Source data
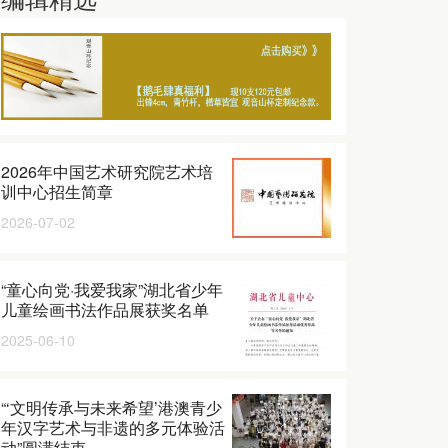
2026年中国艺术研究院艺术培
训中心招生简章
2026-07-02
“童心向党·我爱我家”湖北省少年
儿童绘画书法作品展获奖名单
2025-06-10
“‘文明传承与未来希望’港澳青少
年汉字艺术与非遗的多元体验活
动”圆满结束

→ **What is required**
With the pictures removed, please retype each record exactly.

→ **Task answer**
2026年中国艺术研究院艺术培
训中心招生简章
2026-07-02
“童心向党·我爱我家”湖北省少年
儿童绘画书法作品展获奖名单
2025-06-10
“‘文明传承与未来希望’港澳青少
年汉字艺术与非遗的多元体验活
动”圆满结束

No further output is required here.